The City of Wichita's Equus Beds Aquifer Storage and Recovery Phase II river intake structure near Sedgwick, Kan. (Credit: Public Domain)
Efforts to recharge the Equus Beds aquifer, one of the primary water sources for Wichita, Kan., had spurred concern that doing so could hurt its water quality as well as that of the Little Arkansas River connected to it. But data gathered by U.S. Geological Survey (USGS) scientists since recharge activities began in 2007 show that the quality has gone fairly unchanged.

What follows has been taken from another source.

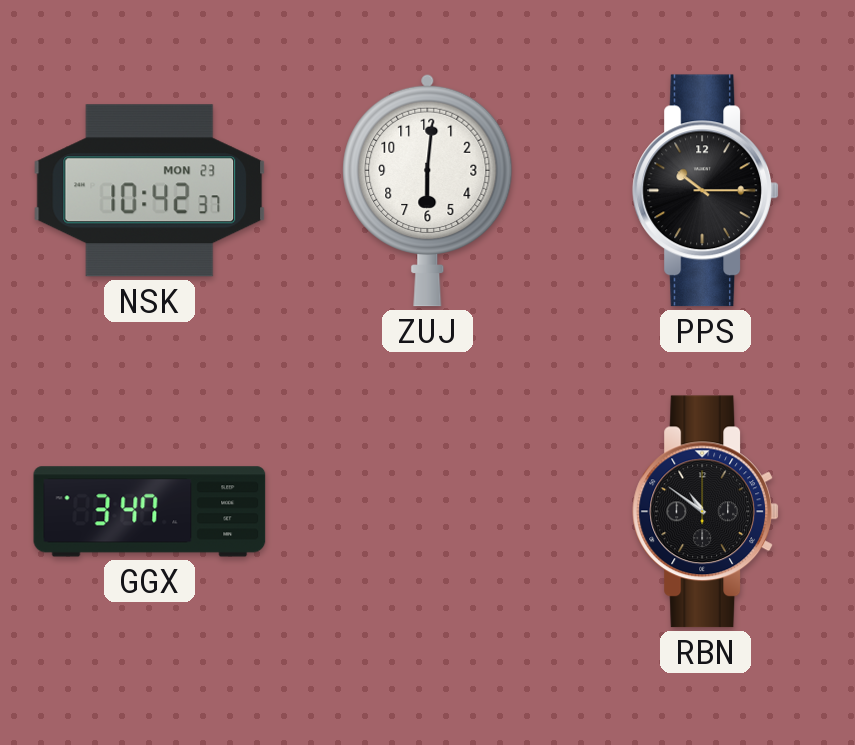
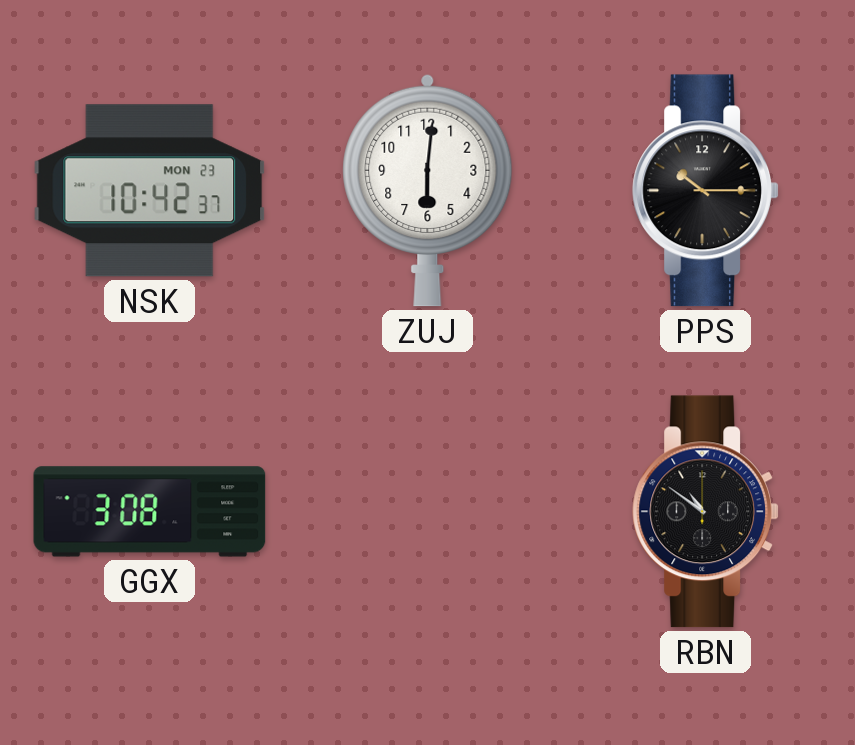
GGX: 3:47 -> 3:08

Researchers with the USGS studied water quality two years before and after the second recharge phase began, in April 2013. Using water quality sondes, flow trackers and other gear, they examined water chemistry, biology and habitat health of the Little Arkansas River, as well as the water quality of groundwater in the Equus Beds aquifer.
Their results, all of which are available online in this report, show that the Equus Beds Aquifer Storage and Recovery project didn’t substantially impact water quality. The finds are useful for helping the City of Wichita make informed water management decisions.

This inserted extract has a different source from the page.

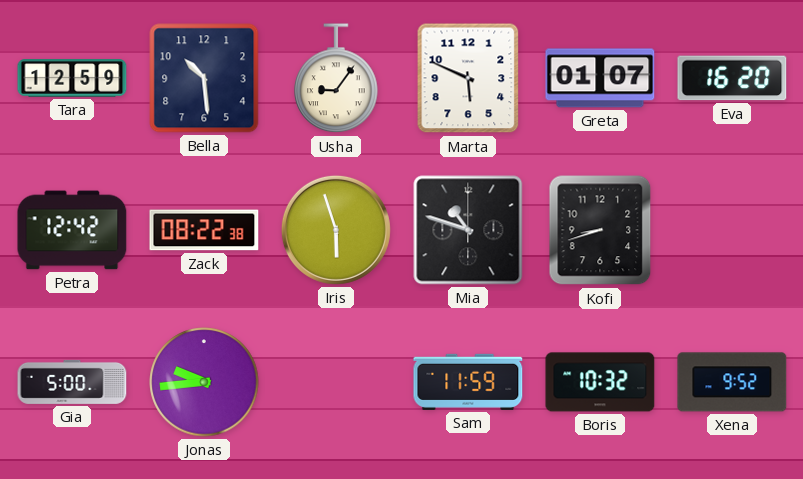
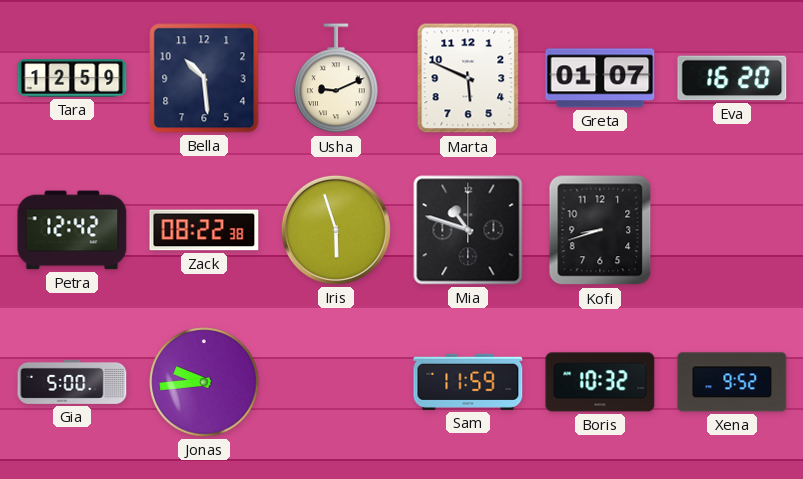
Usha: 9:06 -> 9:11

“… Most of the small changes observed in surface and groundwater quality were largely governed by streamflow and precipitation, rather than activities related to the City of Wichita’s aquifer storage and recovery efforts,” said Scott Macey, City of Wichita water resource engineer.

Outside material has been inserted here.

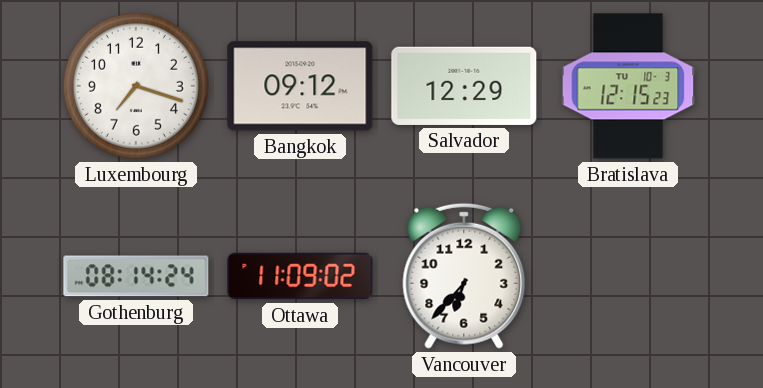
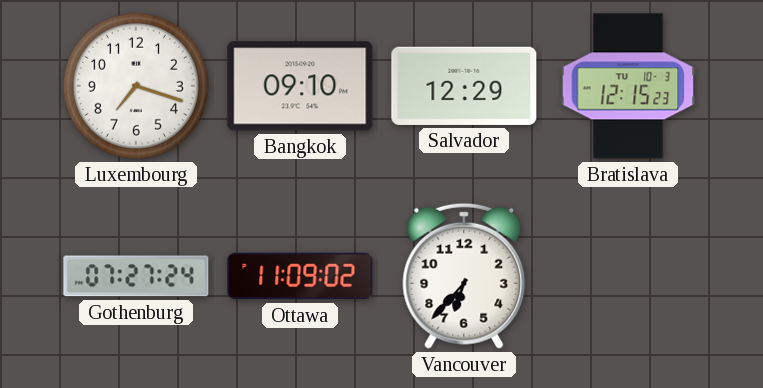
Bangkok: 09:12 -> 09:10
Gothenburg: 08:14 -> 07:27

In 2007, the City of Wichita began to artificially recharge the aquifer with treated storm runoff water from the Little Arkansas River or bank storage wells along the river. The second phase of the project started in 2013, which includes runoff being treated to meet quality standards for drinking water before recharging the aquifer through wells or recharge basins.
After the water is treated at a facility, the residuals, or things removed from the water, are returned to the Little Arkansas River downstream of the facility in adherence to Kansas Department of Health requirements. And because of the dilution that takes place, there are no significant differences in the quality of the river water downstream of the treatment facility.
Investigators say that the health of macroinvertebrates showed similar quality on both sides of the facility. Fish communities also fared well.
After the recharge program began, scientists did note that there was a small increase in concentrations of some constituents in groundwater, like chloride, arsenic, phosphorus and carbon. But all of those came below drinking water standards. Levels of nitrates and bacteria actually went down.
USGS scientists plan to continue efforts to monitor Equus Beds groundwater in the future. They are particularly interested in water level changes and fluctuations in its storage capacity.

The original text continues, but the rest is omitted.